Work instruction:
Among the lines below, count those that include "comunità", and state the count alone.

Stored data:
*-*-*
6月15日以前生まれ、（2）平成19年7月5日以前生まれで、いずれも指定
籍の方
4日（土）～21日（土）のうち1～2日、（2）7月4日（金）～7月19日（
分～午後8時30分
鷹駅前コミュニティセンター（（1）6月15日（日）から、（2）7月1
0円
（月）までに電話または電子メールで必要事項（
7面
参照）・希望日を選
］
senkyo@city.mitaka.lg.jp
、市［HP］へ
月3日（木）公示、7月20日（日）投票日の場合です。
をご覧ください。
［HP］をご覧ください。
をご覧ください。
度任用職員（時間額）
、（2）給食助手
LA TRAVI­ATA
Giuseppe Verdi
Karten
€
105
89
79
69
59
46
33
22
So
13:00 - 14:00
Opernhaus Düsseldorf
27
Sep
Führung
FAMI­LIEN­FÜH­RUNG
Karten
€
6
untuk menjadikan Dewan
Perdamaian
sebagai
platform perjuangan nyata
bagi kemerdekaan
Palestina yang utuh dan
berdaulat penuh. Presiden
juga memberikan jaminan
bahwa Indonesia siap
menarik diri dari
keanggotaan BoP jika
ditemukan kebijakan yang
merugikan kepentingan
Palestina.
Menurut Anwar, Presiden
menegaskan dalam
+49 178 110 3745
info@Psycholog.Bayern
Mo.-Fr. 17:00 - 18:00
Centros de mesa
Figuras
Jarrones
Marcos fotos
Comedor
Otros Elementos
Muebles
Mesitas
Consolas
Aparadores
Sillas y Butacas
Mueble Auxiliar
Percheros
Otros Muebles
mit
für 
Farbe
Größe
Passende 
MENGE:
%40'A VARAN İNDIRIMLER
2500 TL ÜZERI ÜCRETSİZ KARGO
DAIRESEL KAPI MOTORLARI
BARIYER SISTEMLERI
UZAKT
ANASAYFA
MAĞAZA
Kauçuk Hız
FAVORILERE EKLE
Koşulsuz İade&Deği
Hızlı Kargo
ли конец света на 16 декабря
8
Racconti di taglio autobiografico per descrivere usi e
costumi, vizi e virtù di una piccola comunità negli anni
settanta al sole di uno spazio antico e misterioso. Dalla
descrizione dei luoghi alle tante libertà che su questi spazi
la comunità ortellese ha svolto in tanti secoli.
*-*-*
Exercise result:
2